Write every entry out again with no changes, and leave the images behind.

▶ [Extracted material]:
========

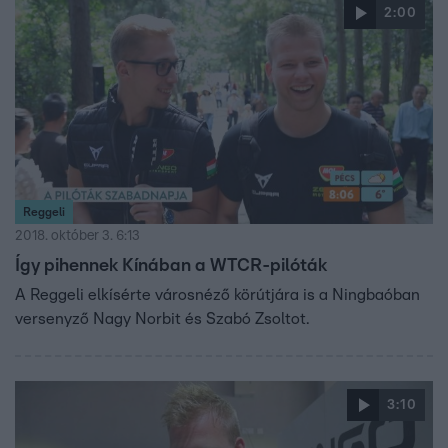
2:00
Reggeli
2018. október 3. 6:13
Így pihennek Kínában a WTCR-pilóták
A Reggeli elkísérte városnéző körútjára is a Ningbaóban
versenyző Nagy Norbit és Szabó Zsoltot.
3:10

========

▶ [Output for this exercise]:
2:00
Reggeli
2018. október 3. 6:13
Így pihennek Kínában a WTCR-pilóták
A Reggeli elkísérte városnéző körútjára is a Ningbaóban
versenyző Nagy Norbit és Szabó Zsoltot.
3:10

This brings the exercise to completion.